洸哉が何かを投げる。白い紙片に見えたそれは、宙で滑らかに形を変える。細い鳥のようになったそれは、風をきって銀へと迫る。だが、花魁が艶やかな所作で手を振るうと、猛火がそれを焼き尽くした。
「式が効いてねぇ。あれじゃあ術を練る暇もないぞ」
葵には何が起こったのかさっぱり分からなかったが、迅は調伏師の戦い方に理解があるようだった。
調伏師は流派にも依るが、式と呼ばれる力を込めた呪符を用いる。それは鳥や虫の形をとってひとりでに動き、術師の手足となって働くものだ。帝都を空から眺める見張り鳥も、式のひとつである。

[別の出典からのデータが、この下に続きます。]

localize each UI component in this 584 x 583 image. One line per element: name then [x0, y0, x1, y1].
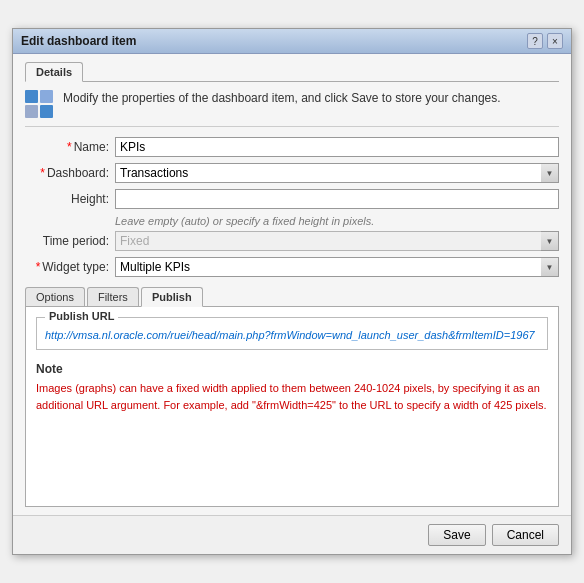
header-section: Modify the properties of the dashboard i… [25, 82, 559, 127]
widgettype-select[interactable]: Multiple KPIs [115, 257, 559, 277]
note-text: Images (graphs) can have a fixed width a… [36, 380, 548, 413]
icon-cell-1 [25, 90, 38, 103]
edit-dashboard-dialog: Edit dashboard item ? × Details Modify t… [12, 28, 572, 555]
height-label: Height: [25, 192, 115, 206]
dialog-title-icons: ? × [527, 33, 563, 49]
dialog-footer: Save Cancel [13, 515, 571, 554]
form-row-timeperiod: Time period: Fixed ▼ [25, 231, 559, 251]
name-required-star: * [67, 140, 72, 154]
name-label: *Name: [25, 140, 115, 154]
icon-cell-2 [40, 90, 53, 103]
dashboard-select-wrapper: Transactions ▼ [115, 163, 559, 183]
form-row-dashboard: *Dashboard: Transactions ▼ [25, 163, 559, 183]
inner-tab-bar: Options Filters Publish [25, 287, 559, 307]
publish-url-group: Publish URL http://vmsa.nl.oracle.com/ru… [36, 317, 548, 350]
dashboard-label: *Dashboard: [25, 166, 115, 180]
height-hint: Leave empty (auto) or specify a fixed he… [115, 215, 559, 227]
tab-details[interactable]: Details [25, 62, 83, 82]
icon-cell-4 [40, 105, 53, 118]
cancel-button[interactable]: Cancel [492, 524, 559, 546]
tab-filters[interactable]: Filters [87, 287, 139, 306]
help-icon[interactable]: ? [527, 33, 543, 49]
close-icon[interactable]: × [547, 33, 563, 49]
tab-content-publish: Publish URL http://vmsa.nl.oracle.com/ru… [25, 307, 559, 507]
inner-tabs-container: Options Filters Publish Publish URL http… [25, 287, 559, 507]
dialog-body: Details Modify the properties of the das… [13, 54, 571, 515]
form-row-widgettype: *Widget type: Multiple KPIs ▼ [25, 257, 559, 277]
form-row-name: *Name: [25, 137, 559, 157]
note-title: Note [36, 362, 548, 376]
tab-publish[interactable]: Publish [141, 287, 203, 307]
header-description: Modify the properties of the dashboard i… [63, 90, 501, 107]
dialog-title: Edit dashboard item [21, 34, 136, 48]
icon-cell-3 [25, 105, 38, 118]
height-input[interactable] [115, 189, 559, 209]
timeperiod-select[interactable]: Fixed [115, 231, 559, 251]
widgettype-label: *Widget type: [25, 260, 115, 274]
save-button[interactable]: Save [428, 524, 485, 546]
dashboard-required-star: * [40, 166, 45, 180]
timeperiod-select-wrapper: Fixed ▼ [115, 231, 559, 251]
publish-url-legend: Publish URL [45, 310, 118, 322]
timeperiod-label: Time period: [25, 234, 115, 248]
top-tab-bar: Details [25, 62, 559, 82]
widgettype-select-wrapper: Multiple KPIs ▼ [115, 257, 559, 277]
name-input[interactable] [115, 137, 559, 157]
form-row-height: Height: [25, 189, 559, 209]
tab-options[interactable]: Options [25, 287, 85, 306]
widgettype-required-star: * [36, 260, 41, 274]
publish-url-text: http://vmsa.nl.oracle.com/ruei/head/main… [45, 328, 539, 343]
dashboard-icon [25, 90, 53, 118]
dialog-titlebar: Edit dashboard item ? × [13, 29, 571, 54]
dashboard-select[interactable]: Transactions [115, 163, 559, 183]
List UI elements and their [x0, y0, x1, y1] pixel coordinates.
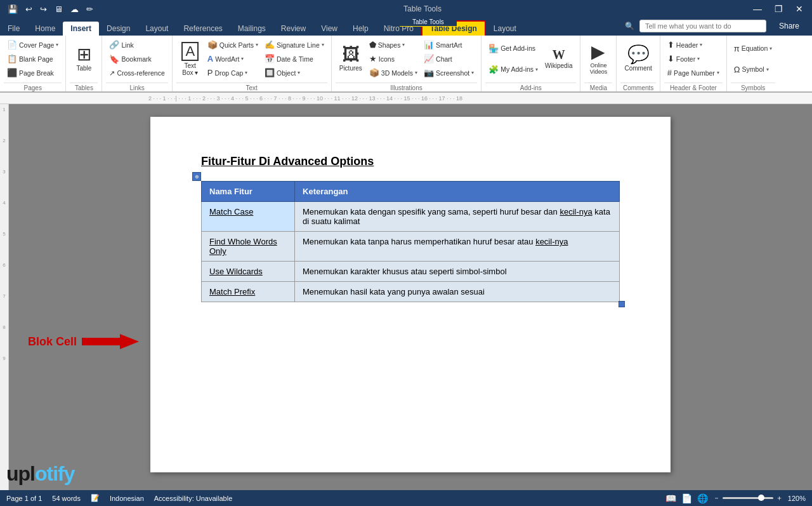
zoom-control[interactable]: － ＋ [713, 493, 783, 503]
tab-insert[interactable]: Insert [63, 22, 99, 36]
quick-parts-btn[interactable]: 📦Quick Parts ▾ [204, 39, 261, 50]
tab-file[interactable]: File [0, 22, 27, 36]
document-area[interactable]: Blok Cell Fitur-Fitur Di Advanced Option… [9, 104, 812, 490]
zoom-level: 120% [788, 495, 806, 502]
doc-check-icon[interactable]: 📝 [91, 494, 100, 502]
language-indicator[interactable]: Indonesian [110, 495, 144, 502]
tab-references[interactable]: References [176, 22, 230, 36]
tab-mailings[interactable]: Mailings [230, 22, 273, 36]
group-addins: 🏪Get Add-ins 🧩My Add-ins ▾ W Wikipedia A… [481, 36, 580, 93]
shapes-btn[interactable]: ⬟Shapes ▾ [366, 39, 421, 50]
date-time-btn[interactable]: 📅Date & Time [261, 53, 327, 64]
status-right: 📖 📄 🌐 － ＋ 120% [665, 493, 806, 503]
page-break-btn[interactable]: ⬛Page Break [4, 67, 62, 78]
table-container: ⊕ Nama Fitur Keterangan Match Ca [201, 181, 620, 302]
group-tables: ⊞ Table Tables [66, 36, 102, 93]
symbols-group-label: Symbols [731, 83, 775, 93]
links-group-label: Links [106, 83, 167, 93]
save-icon[interactable]: 💾 [5, 3, 20, 15]
document-title: Fitur-Fitur Di Advanced Options [201, 155, 620, 168]
minimize-btn[interactable]: — [749, 3, 766, 15]
feature-name-4: Match Prefix [209, 287, 255, 296]
table-move-handle[interactable]: ⊕ [192, 172, 201, 181]
page-number-btn[interactable]: #Page Number ▾ [664, 67, 723, 78]
zoom-thumb[interactable] [758, 495, 764, 501]
tab-table-layout[interactable]: Layout [486, 22, 524, 36]
edit-icon[interactable]: ✏ [84, 3, 96, 15]
text-box-btn[interactable]: A TextBox ▾ [176, 38, 204, 79]
feature-name-2: Find Whole Words Only [209, 237, 277, 256]
tab-view[interactable]: View [313, 22, 345, 36]
maximize-btn[interactable]: ❐ [771, 3, 787, 15]
feature-name-1: Match Case [209, 207, 253, 216]
cover-page-btn[interactable]: 📄Cover Page ▾ [4, 39, 62, 50]
smartart-btn[interactable]: 📊SmartArt [421, 39, 477, 50]
pictures-btn[interactable]: 🖼 Pictures [336, 38, 366, 79]
footer-btn[interactable]: ⬇Footer ▾ [664, 53, 723, 64]
page-count: Page 1 of 1 [6, 495, 42, 502]
get-addins-btn[interactable]: 🏪Get Add-ins [485, 43, 541, 54]
feature-cell-3[interactable]: Use Wildcards [202, 262, 295, 282]
document-page: Fitur-Fitur Di Advanced Options ⊕ Nama F… [150, 117, 671, 472]
read-mode-icon[interactable]: 📖 [665, 493, 676, 503]
zoom-track[interactable] [723, 497, 773, 499]
ribbon-search-input[interactable] [639, 20, 766, 32]
tab-review[interactable]: Review [273, 22, 313, 36]
tab-home[interactable]: Home [27, 22, 63, 36]
equation-btn[interactable]: πEquation ▾ [731, 43, 775, 54]
signature-line-btn[interactable]: ✍Signature Line ▾ [261, 39, 327, 50]
description-cell-2: Menemukan kata tanpa harus memperhatikan… [295, 232, 620, 262]
table-row[interactable]: Use Wildcards Menemukan karakter khusus … [202, 262, 620, 282]
tab-help[interactable]: Help [345, 22, 376, 36]
bookmark-btn[interactable]: 🔖Bookmark [106, 54, 167, 65]
chart-btn[interactable]: 📈Chart [421, 53, 477, 64]
col-header-feature: Nama Fitur [202, 182, 295, 202]
feature-cell-4[interactable]: Match Prefix [202, 282, 295, 302]
3d-models-btn[interactable]: 📦3D Models ▾ [366, 67, 421, 78]
table-btn[interactable]: ⊞ Table [70, 38, 98, 79]
description-cell-3: Menemukan karakter khusus atau seperti s… [295, 262, 620, 282]
tab-layout[interactable]: Layout [138, 22, 176, 36]
cross-reference-btn[interactable]: ↗Cross-reference [106, 69, 167, 78]
main-area: 123456789 Blok Cell Fitur-Fitur Di Advan… [0, 104, 812, 490]
table-row[interactable]: Find Whole Words Only Menemukan kata tan… [202, 232, 620, 262]
undo-icon[interactable]: ↩ [23, 3, 35, 15]
link-btn[interactable]: 🔗Link [106, 39, 167, 50]
table-row[interactable]: Match Prefix Menemukan hasil kata yang p… [202, 282, 620, 302]
cloud-icon[interactable]: ☁ [68, 3, 81, 15]
screenshot-btn[interactable]: 📷Screenshot ▾ [421, 67, 477, 78]
feature-name-3: Use Wildcards [209, 267, 263, 276]
header-btn[interactable]: ⬆Header ▾ [664, 39, 723, 50]
title-bar-left: 💾 ↩ ↪ 🖥 ☁ ✏ [5, 3, 96, 15]
my-addins-btn[interactable]: 🧩My Add-ins ▾ [485, 64, 541, 75]
description-cell-4: Menemukan hasil kata yang punya awalan s… [295, 282, 620, 302]
web-layout-icon[interactable]: 🌐 [697, 493, 708, 503]
share-button[interactable]: Share [771, 19, 807, 33]
comment-btn[interactable]: 💬 Comment [620, 38, 655, 79]
group-comments: 💬 Comment Comments [617, 36, 660, 93]
online-videos-btn[interactable]: ▶ OnlineVideos [584, 38, 612, 79]
zoom-out-icon[interactable]: － [713, 493, 720, 503]
print-layout-icon[interactable]: 📄 [681, 493, 692, 503]
wordart-btn[interactable]: AWordArt ▾ [204, 53, 261, 64]
close-btn[interactable]: ✕ [792, 3, 807, 15]
title-bar-controls: — ❐ ✕ [749, 3, 807, 15]
drop-cap-btn[interactable]: PDrop Cap ▾ [204, 67, 261, 78]
redo-icon[interactable]: ↪ [37, 3, 49, 15]
screen-icon[interactable]: 🖥 [52, 3, 65, 15]
zoom-in-icon[interactable]: ＋ [776, 493, 783, 503]
word-count: 54 words [52, 495, 81, 502]
icons-btn[interactable]: ★Icons [366, 53, 421, 64]
blank-page-btn[interactable]: 📋Blank Page [4, 53, 62, 64]
table-resize-handle[interactable] [619, 301, 625, 307]
feature-cell-1[interactable]: Match Case [202, 202, 295, 232]
pages-group-label: Pages [4, 83, 62, 93]
object-btn[interactable]: 🔲Object ▾ [261, 67, 327, 78]
feature-cell-2[interactable]: Find Whole Words Only [202, 232, 295, 262]
wikipedia-btn[interactable]: W Wikipedia [541, 38, 576, 79]
tab-design[interactable]: Design [99, 22, 138, 36]
comments-group-label: Comments [620, 83, 655, 93]
col-header-description: Keterangan [295, 182, 620, 202]
symbol-btn[interactable]: ΩSymbol ▾ [731, 64, 775, 75]
table-row[interactable]: Match Case Menemukan kata dengan spesifi… [202, 202, 620, 232]
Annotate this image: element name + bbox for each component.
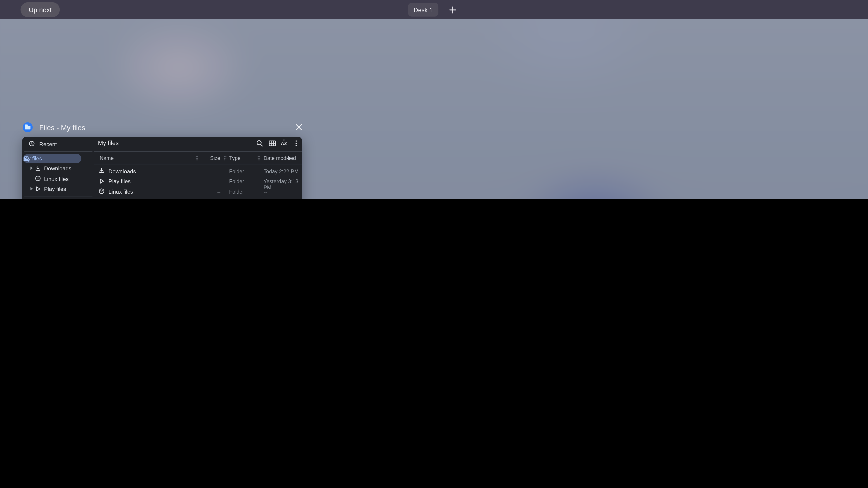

そして、調伏師は式を使って妖怪を牽制し、その隙に術を練る。それこそが妖怪を滅する刃であり、切り札だ。だが、式による牽制が効かなければ、大規模な術を組み上げるだけの時間が稼げない。
結果、二人は妖怪の一匹に追い詰められているのだ。
「――つまり、時間を稼げばいいのね」
「おい、何考えてるんだ」
険しい表情を浮かべる葵を見て、迅は不穏な空気を感じとる。彼は三毛猫を抑える手に力を込めて逃さないようにとするが、彼女はするりとそこからすり抜けた。美しい毛並みの三毛猫が、その体を滑らかな白い鱗の蛇に変えていた。
「驚かせるだけなら、私だって!」
「おい、やめろ!」
迅の声も聞こえない。葵は蛇となった体に力を巡らせ、気合を込める。
「しゃあああああああああっ!」
その体が膨れ上がる。人の丈を遥かに超えて、楼閣に迫るほどの大蛇へと。鋭い牙から毒液を滴らせ、甲冑を擦るような恐ろしい声を発する。
「なんや、今夜は騒がしいなぁ」
花魁の目が、大蛇へ向けられた。気怠げな、それでいて美しい女性の声。彼女が尻尾を振った瞬間、強烈な妖力が迫るのを葵は察知した。
「しゃぁっ!」
大蛇が更に変化する。巨大な蛇から拳ほどの羽虫へと。その瞬間、虫となった葵の頭上を熱風が掠めた。頭が焦げるかと思うような灼熱に、葵は肝を冷やす。だが、これほど瞬時の変化は敵も予想外だったらしい。なんとかその一撃を避けることができた。
(でも――!)
葵は驚愕する。銀の蠱惑的な瞳が、羽虫をしっかりと捉えていた。あの一瞬の変化にも関わらず、彼女はその後を的確に追いかけることができている。
次は避けられない。
「うおおおおおおおおっ!」
業火が羽虫を飲み込もうとしたその時、突風がそれを掻き乱す。葵は間一髪、隼へと変化して機敏な羽ばたきで炎の波から逃れた。
「迅、ありがとう!」
「うるせえ! 勝手に飛び出しやがって!」
屋根の上から迅が叫ぶ。鎌鼬である彼は、そのひと風で疲弊しているようだった。
だが――。
「よそ見している暇があるのか。――縛ッ!」
「きゃぁっ!」
葵と迅が、銀の注意を引いた。
その僅かな隙を縫うようにして、調伏師が術を練り上げた。